[Material for this task Boundary: Start]

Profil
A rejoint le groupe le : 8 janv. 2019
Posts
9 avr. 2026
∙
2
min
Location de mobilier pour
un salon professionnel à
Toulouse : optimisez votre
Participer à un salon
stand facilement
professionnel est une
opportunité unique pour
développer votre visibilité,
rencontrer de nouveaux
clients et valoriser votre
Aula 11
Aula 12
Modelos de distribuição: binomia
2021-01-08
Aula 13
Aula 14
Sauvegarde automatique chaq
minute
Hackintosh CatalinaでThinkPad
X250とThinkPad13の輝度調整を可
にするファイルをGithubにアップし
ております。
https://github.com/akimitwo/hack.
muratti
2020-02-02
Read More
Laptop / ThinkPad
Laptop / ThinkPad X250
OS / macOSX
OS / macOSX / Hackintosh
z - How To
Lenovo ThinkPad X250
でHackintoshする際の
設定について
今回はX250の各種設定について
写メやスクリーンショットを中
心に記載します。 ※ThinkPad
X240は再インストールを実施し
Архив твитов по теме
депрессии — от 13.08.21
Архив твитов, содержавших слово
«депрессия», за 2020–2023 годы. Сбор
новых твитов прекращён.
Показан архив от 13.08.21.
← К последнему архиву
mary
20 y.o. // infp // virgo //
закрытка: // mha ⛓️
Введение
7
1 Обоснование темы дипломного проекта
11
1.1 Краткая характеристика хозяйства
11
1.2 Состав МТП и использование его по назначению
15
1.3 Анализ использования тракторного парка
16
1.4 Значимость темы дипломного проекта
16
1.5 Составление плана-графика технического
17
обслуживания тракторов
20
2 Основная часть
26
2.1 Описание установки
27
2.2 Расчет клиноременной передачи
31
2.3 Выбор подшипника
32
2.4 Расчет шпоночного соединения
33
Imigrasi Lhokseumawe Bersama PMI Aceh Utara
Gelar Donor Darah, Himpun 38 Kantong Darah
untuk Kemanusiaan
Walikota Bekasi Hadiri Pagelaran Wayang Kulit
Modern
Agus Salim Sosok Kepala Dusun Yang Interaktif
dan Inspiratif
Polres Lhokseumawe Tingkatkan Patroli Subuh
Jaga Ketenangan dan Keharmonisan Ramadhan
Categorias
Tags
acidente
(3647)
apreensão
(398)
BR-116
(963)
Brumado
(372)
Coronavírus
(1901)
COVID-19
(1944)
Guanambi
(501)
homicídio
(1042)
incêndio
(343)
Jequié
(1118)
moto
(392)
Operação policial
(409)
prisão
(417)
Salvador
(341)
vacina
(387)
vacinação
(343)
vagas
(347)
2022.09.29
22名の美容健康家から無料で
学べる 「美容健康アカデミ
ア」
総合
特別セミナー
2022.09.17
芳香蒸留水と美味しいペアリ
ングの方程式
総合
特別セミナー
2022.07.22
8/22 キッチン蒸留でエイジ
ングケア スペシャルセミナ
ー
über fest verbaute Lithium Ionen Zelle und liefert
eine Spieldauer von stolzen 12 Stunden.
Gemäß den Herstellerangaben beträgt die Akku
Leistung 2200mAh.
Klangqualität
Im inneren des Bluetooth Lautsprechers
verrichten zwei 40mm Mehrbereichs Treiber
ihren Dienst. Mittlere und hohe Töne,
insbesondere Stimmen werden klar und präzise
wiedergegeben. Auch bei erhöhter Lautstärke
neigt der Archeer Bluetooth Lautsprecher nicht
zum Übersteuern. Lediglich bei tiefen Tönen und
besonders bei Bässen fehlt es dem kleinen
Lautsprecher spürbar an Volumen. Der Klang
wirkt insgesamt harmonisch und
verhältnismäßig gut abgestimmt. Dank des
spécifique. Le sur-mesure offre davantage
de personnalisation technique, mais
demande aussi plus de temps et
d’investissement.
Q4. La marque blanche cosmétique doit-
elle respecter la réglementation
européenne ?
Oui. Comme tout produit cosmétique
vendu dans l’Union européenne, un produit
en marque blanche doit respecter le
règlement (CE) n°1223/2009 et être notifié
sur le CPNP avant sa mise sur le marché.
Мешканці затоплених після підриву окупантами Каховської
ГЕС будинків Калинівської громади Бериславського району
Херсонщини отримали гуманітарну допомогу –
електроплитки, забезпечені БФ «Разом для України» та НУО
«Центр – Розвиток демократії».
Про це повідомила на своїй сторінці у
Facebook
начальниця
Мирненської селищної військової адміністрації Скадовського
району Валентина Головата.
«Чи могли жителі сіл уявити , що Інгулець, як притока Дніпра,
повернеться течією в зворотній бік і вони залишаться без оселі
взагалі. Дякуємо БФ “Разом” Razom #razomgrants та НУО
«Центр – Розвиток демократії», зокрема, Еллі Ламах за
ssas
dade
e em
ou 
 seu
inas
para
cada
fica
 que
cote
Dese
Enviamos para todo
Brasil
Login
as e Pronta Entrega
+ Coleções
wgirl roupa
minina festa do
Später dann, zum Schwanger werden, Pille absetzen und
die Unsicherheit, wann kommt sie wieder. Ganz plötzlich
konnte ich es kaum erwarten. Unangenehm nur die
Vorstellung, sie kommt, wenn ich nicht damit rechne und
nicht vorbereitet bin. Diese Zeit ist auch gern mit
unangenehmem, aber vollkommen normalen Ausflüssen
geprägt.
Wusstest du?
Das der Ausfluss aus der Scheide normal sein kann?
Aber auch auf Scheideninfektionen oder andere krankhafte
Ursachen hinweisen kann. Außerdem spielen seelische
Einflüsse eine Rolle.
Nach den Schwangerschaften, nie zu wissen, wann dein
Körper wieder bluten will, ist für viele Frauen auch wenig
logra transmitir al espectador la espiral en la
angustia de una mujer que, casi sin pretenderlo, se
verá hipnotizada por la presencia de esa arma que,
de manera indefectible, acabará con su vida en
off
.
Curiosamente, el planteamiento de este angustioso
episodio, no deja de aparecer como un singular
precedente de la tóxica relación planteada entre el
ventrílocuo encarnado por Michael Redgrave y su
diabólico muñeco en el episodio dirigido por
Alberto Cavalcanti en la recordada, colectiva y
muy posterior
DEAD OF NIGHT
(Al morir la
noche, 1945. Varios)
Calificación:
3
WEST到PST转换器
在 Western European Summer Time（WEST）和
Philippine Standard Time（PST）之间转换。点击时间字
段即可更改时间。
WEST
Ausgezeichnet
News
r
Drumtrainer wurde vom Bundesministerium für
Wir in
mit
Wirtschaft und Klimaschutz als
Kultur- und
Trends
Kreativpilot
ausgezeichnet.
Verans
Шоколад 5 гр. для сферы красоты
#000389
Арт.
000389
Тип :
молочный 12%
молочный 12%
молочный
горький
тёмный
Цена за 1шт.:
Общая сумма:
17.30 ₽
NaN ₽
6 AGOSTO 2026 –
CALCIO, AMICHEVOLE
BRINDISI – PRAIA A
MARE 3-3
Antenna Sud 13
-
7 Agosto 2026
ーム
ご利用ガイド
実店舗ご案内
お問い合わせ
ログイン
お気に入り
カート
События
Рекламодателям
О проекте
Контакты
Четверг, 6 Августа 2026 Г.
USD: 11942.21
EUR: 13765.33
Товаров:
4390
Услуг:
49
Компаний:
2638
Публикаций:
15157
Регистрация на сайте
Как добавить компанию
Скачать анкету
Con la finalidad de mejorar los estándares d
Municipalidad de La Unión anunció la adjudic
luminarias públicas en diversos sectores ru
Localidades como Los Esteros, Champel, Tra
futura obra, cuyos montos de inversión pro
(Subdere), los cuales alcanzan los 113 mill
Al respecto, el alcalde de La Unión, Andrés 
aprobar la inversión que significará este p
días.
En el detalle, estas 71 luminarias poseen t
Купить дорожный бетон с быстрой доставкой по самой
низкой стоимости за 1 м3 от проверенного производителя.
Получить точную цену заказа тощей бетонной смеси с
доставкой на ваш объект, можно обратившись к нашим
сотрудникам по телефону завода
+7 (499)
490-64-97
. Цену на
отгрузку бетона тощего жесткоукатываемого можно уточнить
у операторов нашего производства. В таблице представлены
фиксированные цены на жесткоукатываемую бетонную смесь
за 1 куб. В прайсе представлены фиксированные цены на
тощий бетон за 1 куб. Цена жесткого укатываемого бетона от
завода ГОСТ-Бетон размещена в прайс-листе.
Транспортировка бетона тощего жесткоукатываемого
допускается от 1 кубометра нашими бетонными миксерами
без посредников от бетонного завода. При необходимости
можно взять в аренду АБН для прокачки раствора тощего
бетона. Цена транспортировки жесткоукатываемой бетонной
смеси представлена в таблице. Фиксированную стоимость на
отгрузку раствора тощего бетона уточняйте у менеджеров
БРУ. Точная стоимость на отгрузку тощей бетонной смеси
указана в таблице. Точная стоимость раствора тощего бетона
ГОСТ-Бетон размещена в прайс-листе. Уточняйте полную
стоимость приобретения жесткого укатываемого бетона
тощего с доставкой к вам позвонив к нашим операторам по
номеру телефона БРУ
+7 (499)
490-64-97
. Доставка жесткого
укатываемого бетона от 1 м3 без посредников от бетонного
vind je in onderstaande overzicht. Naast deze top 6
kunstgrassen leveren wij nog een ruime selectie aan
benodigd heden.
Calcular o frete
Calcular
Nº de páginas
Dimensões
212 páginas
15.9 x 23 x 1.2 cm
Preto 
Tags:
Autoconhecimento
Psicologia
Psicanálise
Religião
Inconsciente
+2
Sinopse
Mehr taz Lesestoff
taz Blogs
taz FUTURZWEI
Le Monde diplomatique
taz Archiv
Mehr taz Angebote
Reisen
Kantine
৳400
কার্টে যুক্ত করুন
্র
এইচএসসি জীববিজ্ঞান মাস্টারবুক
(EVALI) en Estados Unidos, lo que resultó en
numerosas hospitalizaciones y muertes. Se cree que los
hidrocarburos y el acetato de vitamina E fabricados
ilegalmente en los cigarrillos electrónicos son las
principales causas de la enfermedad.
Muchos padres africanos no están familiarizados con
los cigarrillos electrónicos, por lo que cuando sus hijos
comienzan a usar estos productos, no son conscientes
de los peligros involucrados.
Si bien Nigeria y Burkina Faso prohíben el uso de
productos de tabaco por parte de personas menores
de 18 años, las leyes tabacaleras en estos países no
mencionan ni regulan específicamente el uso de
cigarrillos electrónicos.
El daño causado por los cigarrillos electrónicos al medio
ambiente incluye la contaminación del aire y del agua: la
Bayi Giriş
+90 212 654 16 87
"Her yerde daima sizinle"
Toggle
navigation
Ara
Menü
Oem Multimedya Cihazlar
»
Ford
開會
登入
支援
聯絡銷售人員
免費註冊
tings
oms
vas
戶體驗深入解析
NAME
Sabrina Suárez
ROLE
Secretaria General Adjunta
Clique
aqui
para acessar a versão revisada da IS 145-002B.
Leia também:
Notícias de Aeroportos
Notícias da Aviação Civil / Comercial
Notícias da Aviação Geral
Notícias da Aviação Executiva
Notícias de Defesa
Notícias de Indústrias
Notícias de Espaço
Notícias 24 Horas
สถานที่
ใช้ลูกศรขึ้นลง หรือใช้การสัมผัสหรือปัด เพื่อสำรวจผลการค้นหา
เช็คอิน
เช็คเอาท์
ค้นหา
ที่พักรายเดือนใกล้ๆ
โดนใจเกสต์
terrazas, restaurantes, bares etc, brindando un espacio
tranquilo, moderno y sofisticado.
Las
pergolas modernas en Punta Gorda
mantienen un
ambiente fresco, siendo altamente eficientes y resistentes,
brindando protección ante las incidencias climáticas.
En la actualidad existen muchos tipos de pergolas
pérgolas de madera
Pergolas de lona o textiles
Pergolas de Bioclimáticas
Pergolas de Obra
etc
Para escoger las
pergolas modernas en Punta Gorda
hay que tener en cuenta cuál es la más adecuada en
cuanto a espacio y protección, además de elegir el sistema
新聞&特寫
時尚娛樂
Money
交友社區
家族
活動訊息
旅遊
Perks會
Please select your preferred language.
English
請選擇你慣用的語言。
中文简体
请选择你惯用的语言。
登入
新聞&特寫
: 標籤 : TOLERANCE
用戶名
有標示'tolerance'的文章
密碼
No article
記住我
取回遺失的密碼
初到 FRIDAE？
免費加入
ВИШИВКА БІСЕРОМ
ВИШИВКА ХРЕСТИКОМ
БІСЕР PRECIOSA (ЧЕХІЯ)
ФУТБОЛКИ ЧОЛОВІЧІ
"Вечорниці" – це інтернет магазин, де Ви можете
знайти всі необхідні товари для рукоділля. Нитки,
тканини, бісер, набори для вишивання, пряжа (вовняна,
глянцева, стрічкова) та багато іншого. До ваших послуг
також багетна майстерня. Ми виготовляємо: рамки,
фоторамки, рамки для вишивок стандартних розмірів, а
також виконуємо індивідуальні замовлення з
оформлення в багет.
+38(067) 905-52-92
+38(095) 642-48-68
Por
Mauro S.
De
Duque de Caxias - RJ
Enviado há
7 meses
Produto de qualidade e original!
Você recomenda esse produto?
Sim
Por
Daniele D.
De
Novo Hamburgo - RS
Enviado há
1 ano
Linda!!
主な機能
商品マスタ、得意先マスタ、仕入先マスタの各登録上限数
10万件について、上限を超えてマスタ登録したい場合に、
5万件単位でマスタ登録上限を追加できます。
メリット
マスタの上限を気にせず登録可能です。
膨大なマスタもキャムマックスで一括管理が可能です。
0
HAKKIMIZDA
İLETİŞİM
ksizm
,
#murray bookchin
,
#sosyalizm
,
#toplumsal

[Material for this task Boundary: End]

Retype the records above, but only those lines that fall between the line containing "eine Spieldauer von stolzen 12 Stunden." and the line containing "Oui. Comme tout produit cosmétique", with both of those lines included, exactly as written.

eine Spieldauer von stolzen 12 Stunden.
Gemäß den Herstellerangaben beträgt die Akku
Leistung 2200mAh.
Klangqualität
Im inneren des Bluetooth Lautsprechers
verrichten zwei 40mm Mehrbereichs Treiber
ihren Dienst. Mittlere und hohe Töne,
insbesondere Stimmen werden klar und präzise
wiedergegeben. Auch bei erhöhter Lautstärke
neigt der Archeer Bluetooth Lautsprecher nicht
zum Übersteuern. Lediglich bei tiefen Tönen und
besonders bei Bässen fehlt es dem kleinen
Lautsprecher spürbar an Volumen. Der Klang
wirkt insgesamt harmonisch und
verhältnismäßig gut abgestimmt. Dank des
spécifique. Le sur-mesure offre davantage
de personnalisation technique, mais
demande aussi plus de temps et
d’investissement.
Q4. La marque blanche cosmétique doit-
elle respecter la réglementation
européenne ?
Oui. Comme tout produit cosmétique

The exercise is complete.